-1

I have been sifting across the internet for long and stack overflow in particular. But, I do not seem to find a regex explanation to find multiple intersecting / non-intersecting sub strings:

Suppose my original string is:
aabcdacdacdfghcdacds
and the sub string to be fetched is:
cdacd
and I wish to find intersecting or non-intersecting sub strings as groups
This means I want the regex for three groups from the original string:
group 1: (cdacd)
group 2: (cdacd)
group 3: (cdacd)
Notice that cdacd for group 1 and group2 in aabcdacdacdfghcdacds have an intersecting cd.
Please advise.

  • Please state your actual problem. If you are doing log parsing, show actual data from your log and how it requires finding intersecting matches. (If you need to anonymise IPs or other relevant content, do so, as long as the problem remains recognisable). Your current description is a bit too abstract to show which approach would be best suited. – Amadan Jan 24 '17 at 05:32
  • Google -> Search "python overlapping regex" -> Top result. – Wiktor Stribiżew Jan 24 '17 at 08:02
  • @WiktorStribiżew Please see my question's edit. I want the regex to process the pattern as groups. I do not want to use findall() from python. This is more of a REGEX question rather than a python question. Merely because I am using the regex with python does not render my stance lesser. – vedlociraptor Jan 24 '17 at 09:08
  • I do not see any difference. Please explain your problem in the question.
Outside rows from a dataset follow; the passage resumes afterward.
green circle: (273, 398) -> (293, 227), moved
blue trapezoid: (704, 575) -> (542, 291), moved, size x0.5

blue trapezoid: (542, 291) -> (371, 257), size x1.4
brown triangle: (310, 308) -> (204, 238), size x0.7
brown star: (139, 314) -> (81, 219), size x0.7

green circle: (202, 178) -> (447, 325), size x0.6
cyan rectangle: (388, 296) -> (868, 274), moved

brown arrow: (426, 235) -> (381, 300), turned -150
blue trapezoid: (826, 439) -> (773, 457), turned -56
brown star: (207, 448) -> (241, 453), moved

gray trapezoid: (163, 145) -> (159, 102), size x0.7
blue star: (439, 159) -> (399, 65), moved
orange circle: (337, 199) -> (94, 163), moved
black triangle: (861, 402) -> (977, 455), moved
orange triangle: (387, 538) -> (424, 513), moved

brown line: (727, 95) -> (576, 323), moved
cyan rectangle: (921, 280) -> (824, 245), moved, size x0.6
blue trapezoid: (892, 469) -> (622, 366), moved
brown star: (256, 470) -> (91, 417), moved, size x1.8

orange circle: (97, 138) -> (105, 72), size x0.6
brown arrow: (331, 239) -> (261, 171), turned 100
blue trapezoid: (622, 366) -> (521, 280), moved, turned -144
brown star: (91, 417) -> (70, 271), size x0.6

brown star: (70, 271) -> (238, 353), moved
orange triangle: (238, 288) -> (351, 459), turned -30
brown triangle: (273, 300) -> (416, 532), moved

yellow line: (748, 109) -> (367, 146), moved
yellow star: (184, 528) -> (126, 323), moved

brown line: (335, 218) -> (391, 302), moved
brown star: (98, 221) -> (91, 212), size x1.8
SHOUTING in the title is not a good idea (I am OK with it, but usually it is frowned upon). – Wiktor Stribiżew Jan 24 '17 at 09:12
  • That is not shouting sire @WiktorStribiżew. Please check. 1. The question that you have appended as the one for which mine may be duplicate does not process it in the regex. 2. It does not return OVERLAPPING patterns as GROUPS. (IF YOU WOULD HAVE READ MY QUESTION IN ENTIRETY YOU WOULD HAVE KNOWN WHAT I WANT!) 3. WHAT IT RETURNS IS ALL POSSIBLE SUB STRINGS OF SPECIFIED LENGTH! – vedlociraptor Jan 24 '17 at 09:17
  • And that *is* shouting. – Jongware Jan 24 '17 at 09:24
  • @RadLexus Can you please assess the difference in the question as suggested ? – vedlociraptor Jan 24 '17 at 09:45

1 Answers1

1

try it like this:

In [1]: import re
In [2]: re.findall('(?=(cdacd))', 'aabcdacdacdfghcdacds')
Out[2]: ['cdacd', 'cdacd', 'cdacd']

from python docs (search for ?=):

Matches if ... matches next, but doesn’t consume any of the string. This is called a lookahead assertion. For example, Isaac (?=Asimov) will match 'Isaac ' only if it’s followed by 'Asimov'.

ShmulikA
  • 3,468
  • 3
  • 25
  • 40